Theory of Automata BSCS 5th Term Past Paper 2015 UOS

University of Sargodha
BS(CS), 5th Term Exam 2015
Paper: Theory of Automata & Formal Languages (CS:211)
Time Allowed: 2:30 Hrs
Max. Marks: 80

Objective Part (Compulsory)

(16 x 2 = 32)

Q.No.1. Write short answers for the following questions.

1. What is the Principle of Mathematical Induction?
2. Define Regular Languages?
3. What is a Regular Expression? Shortly discuss it with an example?
4. What is a Finite Automata? Shortly discuss it with an example?
5. Which language, this regular expression {00+01+10+11}* presents?
6. Define NFA with an example?
7. Give an example of an NFA accepting {0}{1}*
8. Define Λ-Closure of a set of states regarding NFA.
9. Define Non-regular languages?
10. What does PDA mean? Provide an example?
11. Define Context Free Grammars?
12. Define Chomsky’s Normal form?
13. Discuss Turing Machines shortly with an example?
14. What is Minimal Finite Automata?
15. What is Universal Turing Machines?
16. What does Context Sensitive Grammar mean?

Subjective Part

Note: Attempt any 03 questions. (3 x 16 = 48)

Q.No.2. Provide regular expressions of the following, where Σ = {0, 1}:
i. Strings of length six or less
ii. Strings with Next-to-Last symbol is 0
iii. Strings ending with 0
iv. Strings with even number of 0’s and odd number of 1’s

Q.No.3. If L₁ = {a, ab} and L₂ = {ab} then find the Union, Intersection and Complement between L₁ and L₂. Also draw their respective automata and explain each step properly.

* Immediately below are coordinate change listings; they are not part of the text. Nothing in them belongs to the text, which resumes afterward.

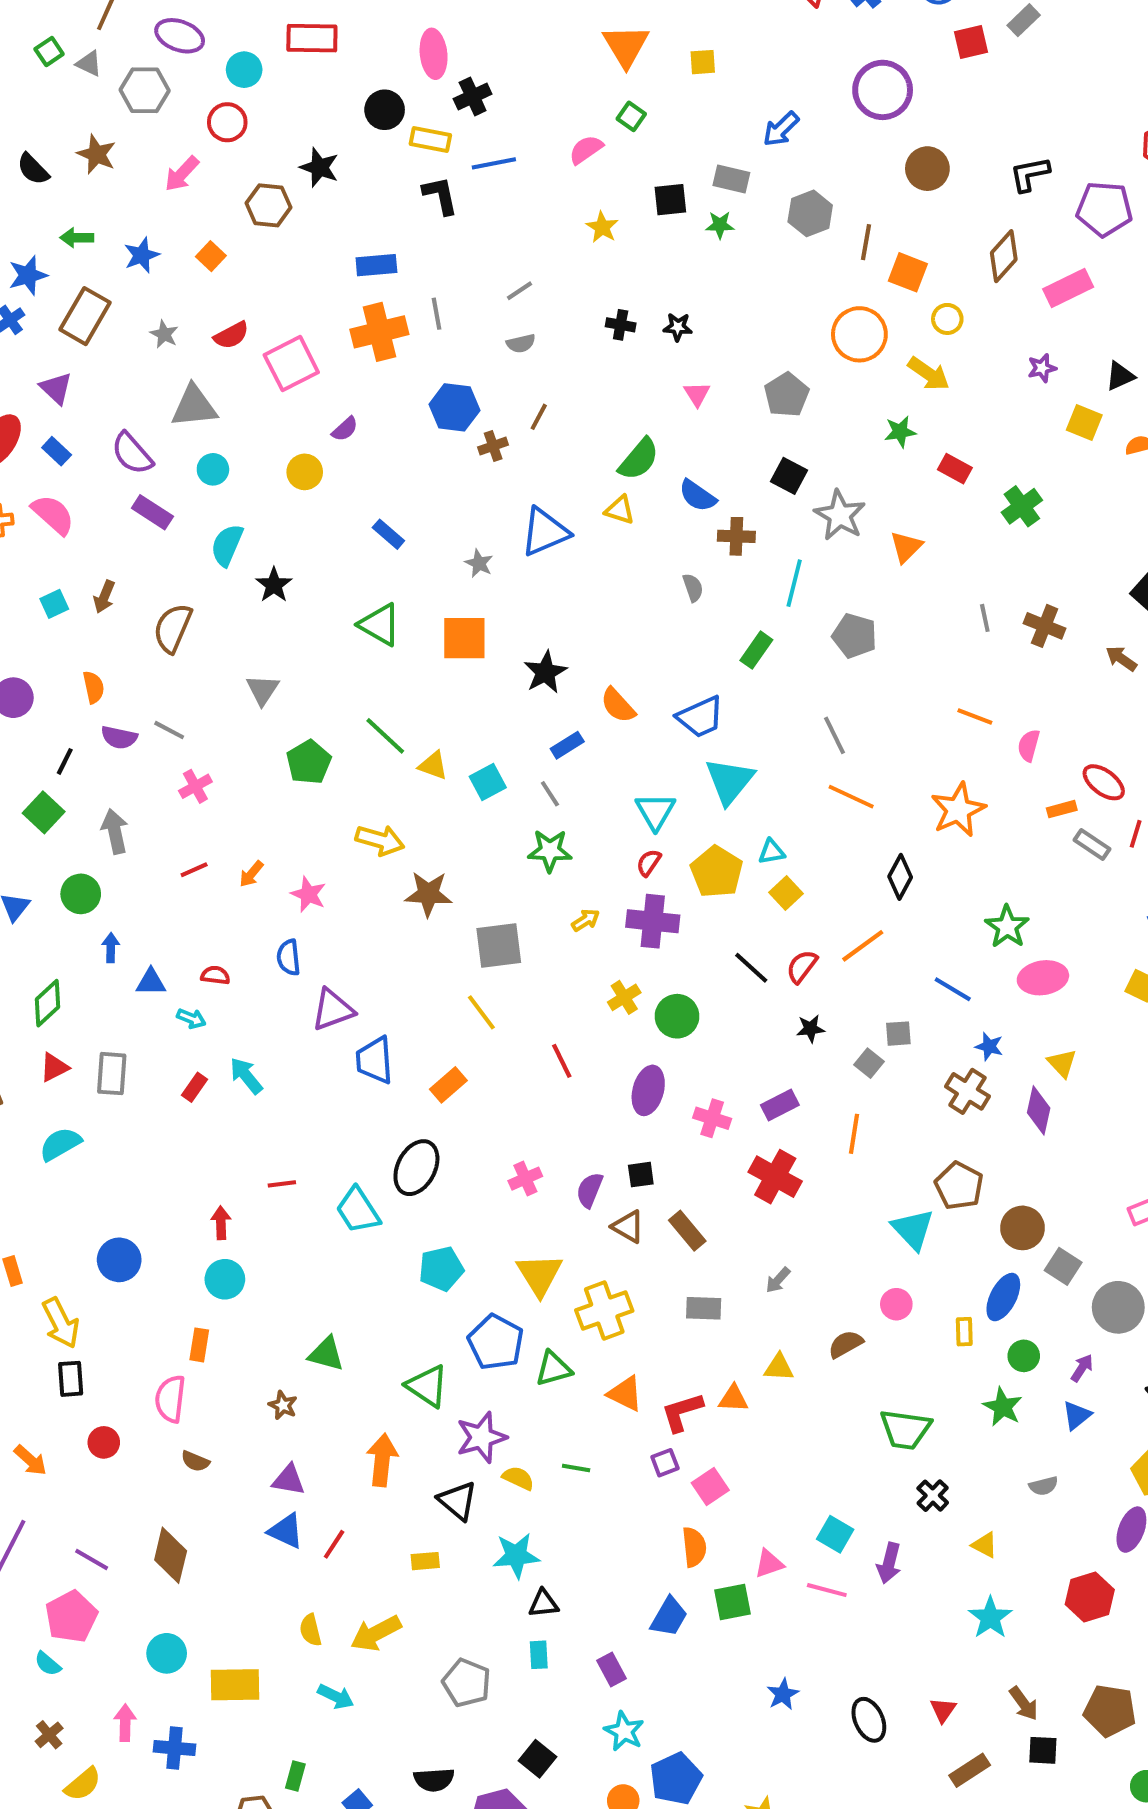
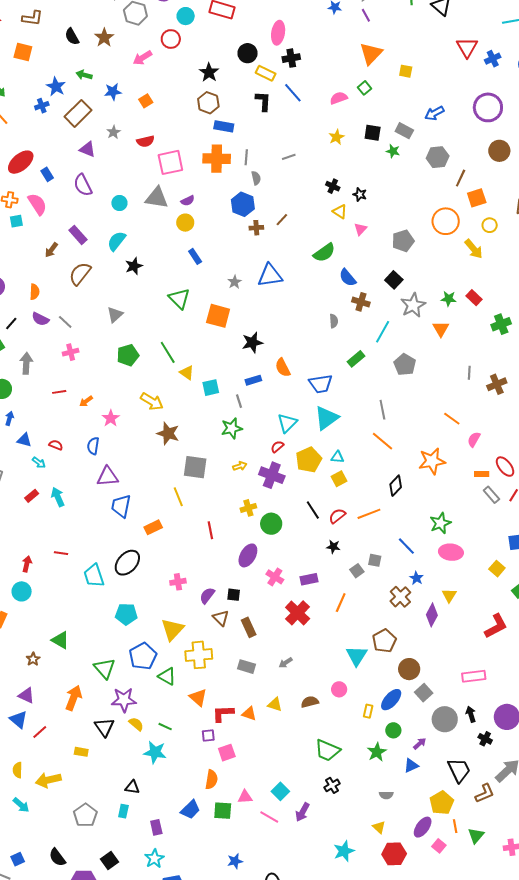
blue line: (494, 163) -> (293, 93), turned 45
brown hexagon: (269, 205) -> (208, 103), moved
orange square: (908, 272) -> (477, 198), turned 36
blue star: (28, 275) -> (56, 87), turned 30
gray semicircle: (521, 343) -> (256, 178), moved, turned -104
purple triangle: (56, 388) -> (87, 149), moved, turned -36
gray triangle: (194, 406) -> (157, 198), moved
green star: (900, 432) -> (449, 299), moved
yellow circle: (305, 472) -> (185, 223), moved
yellow triangle: (620, 510) -> (340, 212), moved
purple rectangle: (152, 512) -> (78, 235), moved
orange triangle: (906, 547) -> (441, 329), turned -30
cyan square: (54, 604) -> (16, 221), moved
brown cross: (1045, 626) -> (497, 384), turned 30
green star: (550, 851) -> (232, 428), turned -30
green triangle: (553, 1369) -> (167, 676), turned 30
yellow triangle: (985, 1545) -> (379, 827), moved
cyan star: (516, 1556) -> (155, 752), moved
black semicircle: (434, 1780) -> (57, 857), turned 42

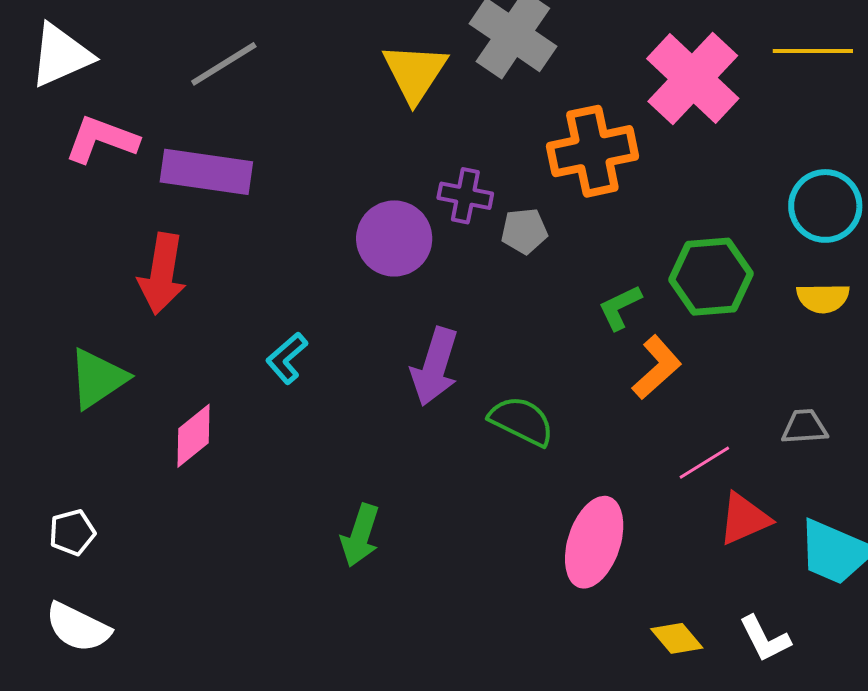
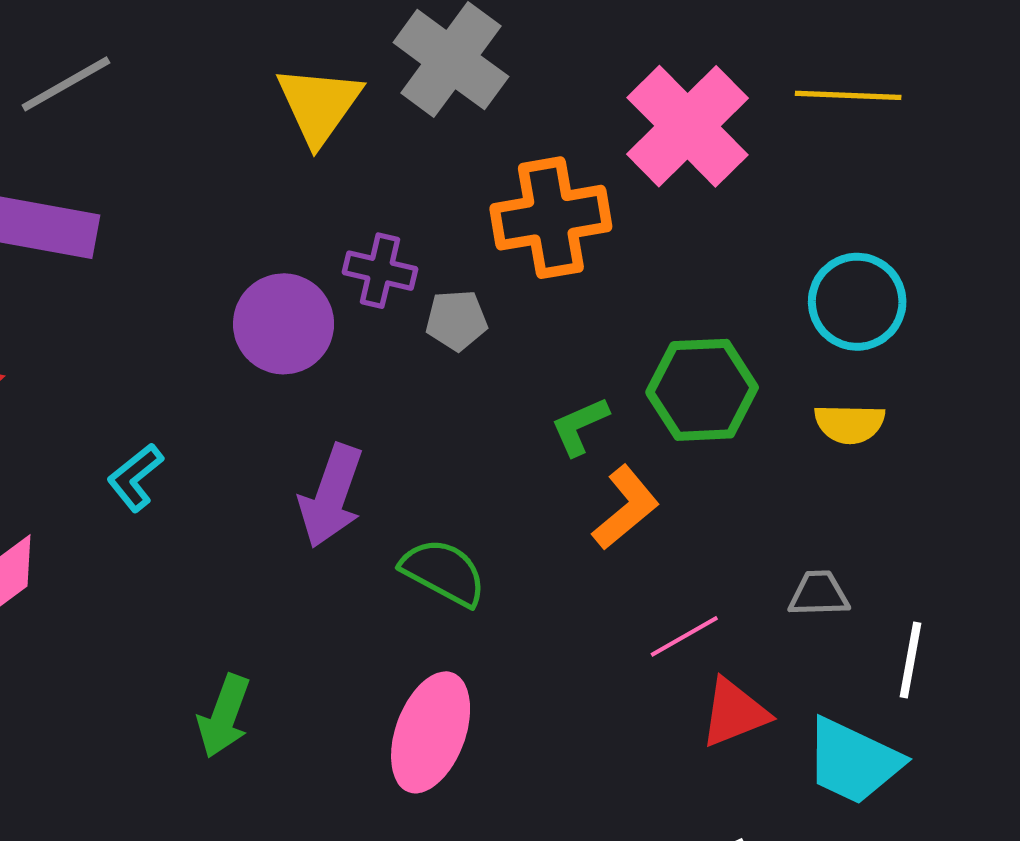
pink ellipse: (594, 542) -> (431, 732), moved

Q.No.4. Design Finite Automaton for the following regular expressions or languages:
i. {00}{11}
ii. {11+110}0
iii. {0,1}{10}
iv. Strings containing either ab or bba

Q.No.5. Convert the following NFA to DFA using Subset Construction Method, where Q4 is the accepting state.

(A diagram of NFA with states Q1, Q2, Q3, Q4 and transitions is shown here)

Q.No.6. Prove that the language L = 1ⁿ2ⁿ is a non-regular language, where n ≥ 0.